Audit & Environment Capture
The floability audit command automatically discovers the software and data dependencies of a Jupyter notebook by executing it and recording what packages and files it uses. Instead of manually curating an environment.yml, you run the notebook once and Floability captures the exact environment.
Overview
Floability executes the notebook under system-call tracing, capturing every package loaded from site-packages and every data file opened during execution.
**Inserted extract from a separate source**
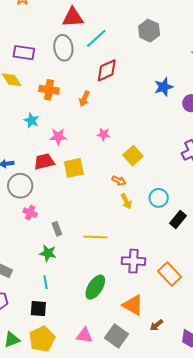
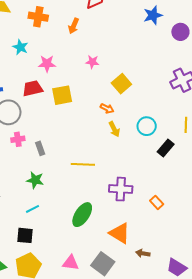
pink cross: (30, 213) -> (18, 139), turned -32
gray rectangle: (57, 229) -> (40, 148), moved
orange rectangle: (170, 274) -> (157, 202), size x0.6
cyan line: (46, 282) -> (32, 209), turned 72
brown arrow: (156, 325) -> (143, 253), turned 48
It separates these into manager-side (notebook process) and worker-side (TaskVine worker) dependencies, then generates verified environment YAMLs pinned to the exact installed versions in your active environment.
Outputs
After a successful audit, the following files are written to the current directory:
| File | Description |
|---|---|
manager_environment.yml |
Conda/pip environment for the notebook manager process |
worker_environment.yml |
Conda/pip environment for TaskVine workers |
manager_data_dependencies.yml |
Data files opened by the manager, with file sizes |
worker_data_dependencies.yml |
Data files opened by workers, with file sizes |
These environment files can be used directly as the software/environment.yml in a backpack.
Basic usage
floability audit --notebook path/to/my_notebook.ipynb
Options
# Use a specific Jupyter kernel (name as shown by `jupyter kernelspec list`)
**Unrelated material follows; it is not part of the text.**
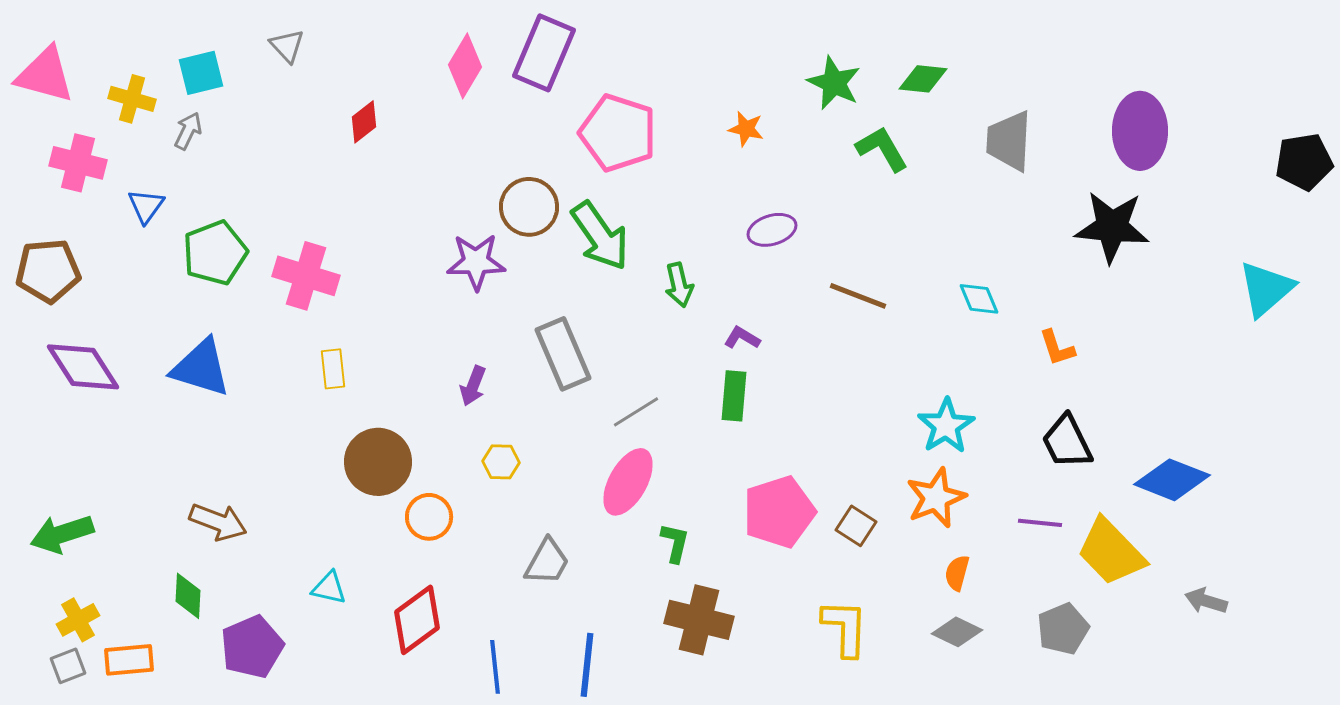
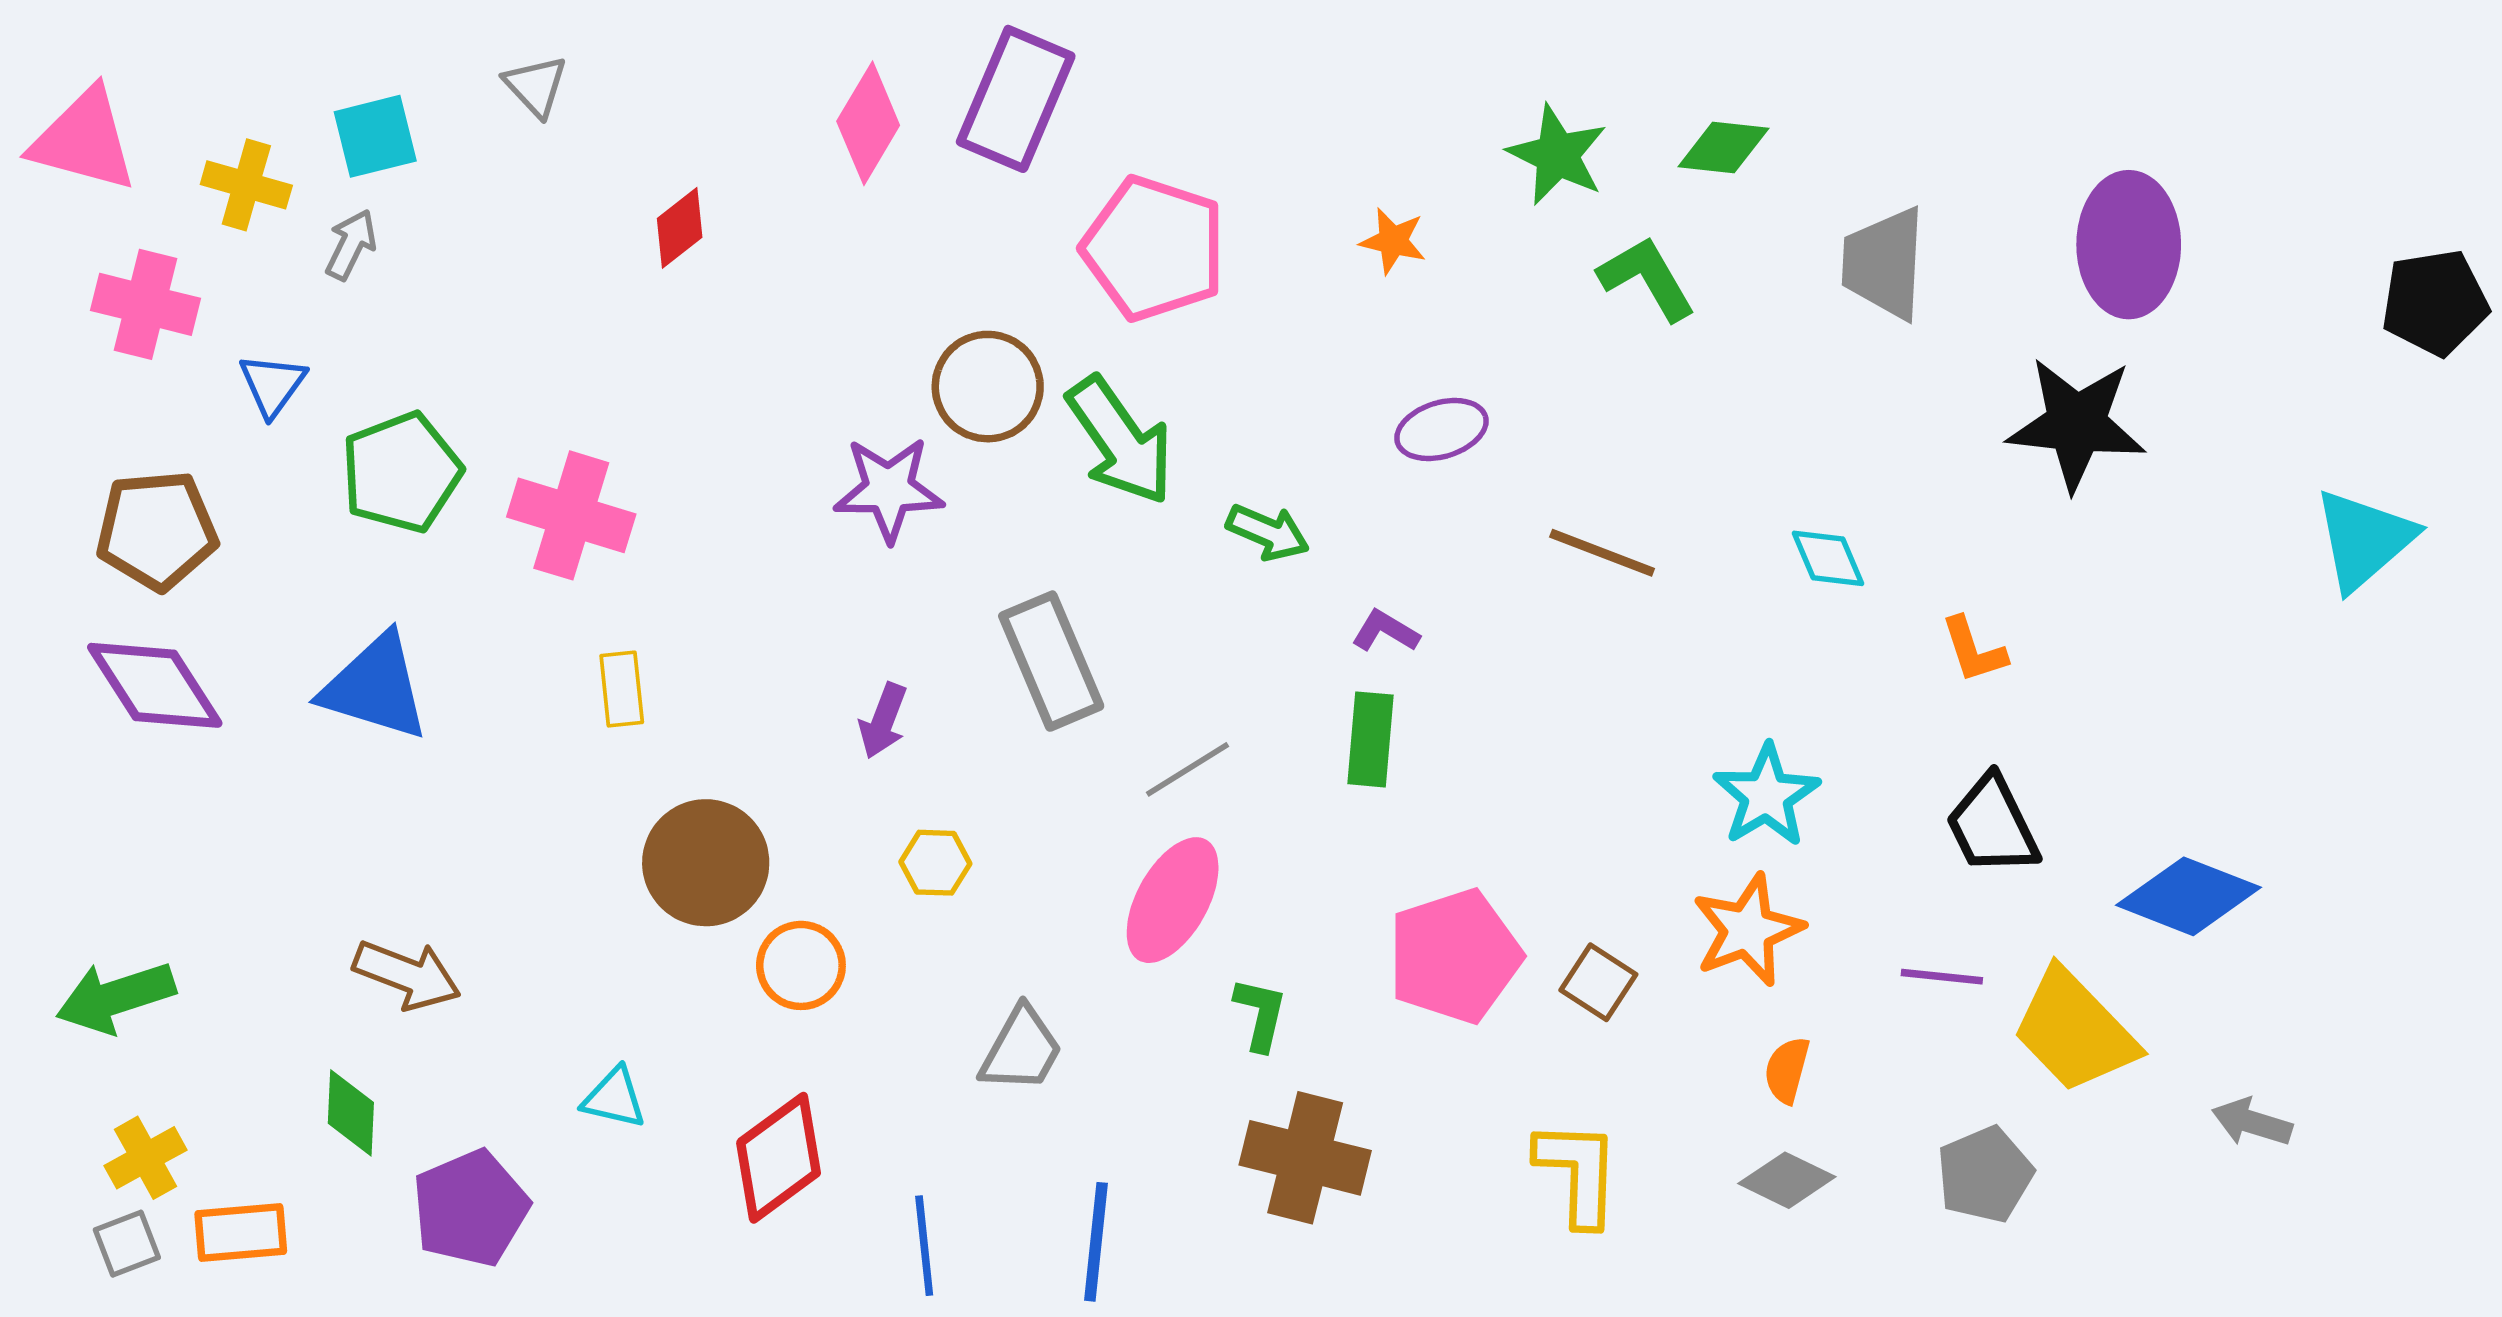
brown pentagon: (48, 271) -> (157, 530), moved
green arrow: (679, 285) -> (1268, 532), turned -54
floability audit --notebook my_notebook.ipynb --kernel python3
# Connect the local worker to a named TaskVine manager
floability audit --notebook my_notebook.ipynb --manager-name my-manager
# Generate per-cell dependency breakdowns
floability audit --notebook my_notebook.ipynb --cell-level
Cell-level audit
The --cell-level flag produces an additional cell_level_dependencies.yml that lists the code and data dependencies for each notebook cell individually. This is useful for understanding which cells drive which dependencies and for scoping worker environments to only the cells that run remotely.
notebook_name: my_notebook.ipynb
cells:
- cell_number: 1
code_dependencies:
- numpy==1.26.4
- pandas==2.2.1
data_dependencies: []
- cell_number: 2
code_dependencies:
- matplotlib==3.8.4
data_dependencies:
- /home/user/data/input.csv
Requirements
stracemust be available on the system (Linux only).vine_worker(from ndcctools) must be installed and onPATH.- The notebook must be fully executable in the current environment before auditing.